Recorded information:
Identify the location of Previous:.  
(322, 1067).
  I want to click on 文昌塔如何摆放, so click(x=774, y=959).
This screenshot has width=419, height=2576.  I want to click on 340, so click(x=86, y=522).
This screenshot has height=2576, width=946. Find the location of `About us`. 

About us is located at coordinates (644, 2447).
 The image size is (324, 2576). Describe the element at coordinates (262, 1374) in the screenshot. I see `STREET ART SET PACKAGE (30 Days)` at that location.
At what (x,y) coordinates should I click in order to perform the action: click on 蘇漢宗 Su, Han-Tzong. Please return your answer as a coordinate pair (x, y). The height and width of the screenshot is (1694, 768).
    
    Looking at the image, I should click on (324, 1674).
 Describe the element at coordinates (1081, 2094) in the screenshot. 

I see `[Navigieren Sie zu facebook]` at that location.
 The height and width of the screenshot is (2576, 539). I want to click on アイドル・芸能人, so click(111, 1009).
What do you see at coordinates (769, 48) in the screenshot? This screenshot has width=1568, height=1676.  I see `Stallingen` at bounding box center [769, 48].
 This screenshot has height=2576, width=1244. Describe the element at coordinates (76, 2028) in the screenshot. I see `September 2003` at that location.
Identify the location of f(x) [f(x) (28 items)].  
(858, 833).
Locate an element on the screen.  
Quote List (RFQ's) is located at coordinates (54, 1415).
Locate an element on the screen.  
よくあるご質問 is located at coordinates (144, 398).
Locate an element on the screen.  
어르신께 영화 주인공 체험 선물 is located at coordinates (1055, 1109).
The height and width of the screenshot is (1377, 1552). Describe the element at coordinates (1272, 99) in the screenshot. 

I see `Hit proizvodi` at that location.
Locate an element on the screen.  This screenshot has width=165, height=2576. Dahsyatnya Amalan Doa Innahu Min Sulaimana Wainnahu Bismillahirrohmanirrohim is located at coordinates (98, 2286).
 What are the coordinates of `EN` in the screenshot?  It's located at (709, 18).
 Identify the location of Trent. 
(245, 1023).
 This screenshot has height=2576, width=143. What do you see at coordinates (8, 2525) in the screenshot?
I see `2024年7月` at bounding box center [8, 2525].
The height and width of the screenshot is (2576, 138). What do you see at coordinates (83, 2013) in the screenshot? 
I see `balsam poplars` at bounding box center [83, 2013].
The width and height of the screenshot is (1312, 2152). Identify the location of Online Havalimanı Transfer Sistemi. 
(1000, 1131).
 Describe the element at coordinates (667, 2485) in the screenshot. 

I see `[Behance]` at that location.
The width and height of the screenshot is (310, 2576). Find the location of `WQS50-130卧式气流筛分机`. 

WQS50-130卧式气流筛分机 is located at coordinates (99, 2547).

Problem requirements: So that nothing is lost, restate all the material word for word.

Expected answer:
Identify the location of Previous:.  
(322, 1067).
  I want to click on 文昌塔如何摆放, so click(x=774, y=959).
This screenshot has width=419, height=2576.  I want to click on 340, so click(x=86, y=522).
This screenshot has height=2576, width=946. Find the location of `About us`. 

About us is located at coordinates (644, 2447).
 The image size is (324, 2576). Describe the element at coordinates (262, 1374) in the screenshot. I see `STREET ART SET PACKAGE (30 Days)` at that location.
At what (x,y) coordinates should I click in order to perform the action: click on 蘇漢宗 Su, Han-Tzong. Please return your answer as a coordinate pair (x, y). The height and width of the screenshot is (1694, 768).
    
    Looking at the image, I should click on (324, 1674).
 Describe the element at coordinates (1081, 2094) in the screenshot. 

I see `[Navigieren Sie zu facebook]` at that location.
 The height and width of the screenshot is (2576, 539). I want to click on アイドル・芸能人, so click(111, 1009).
What do you see at coordinates (769, 48) in the screenshot? This screenshot has width=1568, height=1676.  I see `Stallingen` at bounding box center [769, 48].
 This screenshot has height=2576, width=1244. Describe the element at coordinates (76, 2028) in the screenshot. I see `September 2003` at that location.
Identify the location of f(x) [f(x) (28 items)].  
(858, 833).
Locate an element on the screen.  
Quote List (RFQ's) is located at coordinates (54, 1415).
Locate an element on the screen.  
よくあるご質問 is located at coordinates (144, 398).
Locate an element on the screen.  
어르신께 영화 주인공 체험 선물 is located at coordinates (1055, 1109).
The height and width of the screenshot is (1377, 1552). Describe the element at coordinates (1272, 99) in the screenshot. 

I see `Hit proizvodi` at that location.
Locate an element on the screen.  This screenshot has width=165, height=2576. Dahsyatnya Amalan Doa Innahu Min Sulaimana Wainnahu Bismillahirrohmanirrohim is located at coordinates (98, 2286).
 What are the coordinates of `EN` in the screenshot?  It's located at (709, 18).
 Identify the location of Trent. 
(245, 1023).
 This screenshot has height=2576, width=143. What do you see at coordinates (8, 2525) in the screenshot?
I see `2024年7月` at bounding box center [8, 2525].
The height and width of the screenshot is (2576, 138). What do you see at coordinates (83, 2013) in the screenshot? 
I see `balsam poplars` at bounding box center [83, 2013].
The width and height of the screenshot is (1312, 2152). Identify the location of Online Havalimanı Transfer Sistemi. 
(1000, 1131).
 Describe the element at coordinates (667, 2485) in the screenshot. 

I see `[Behance]` at that location.
The width and height of the screenshot is (310, 2576). Find the location of `WQS50-130卧式气流筛分机`. 

WQS50-130卧式气流筛分机 is located at coordinates (99, 2547).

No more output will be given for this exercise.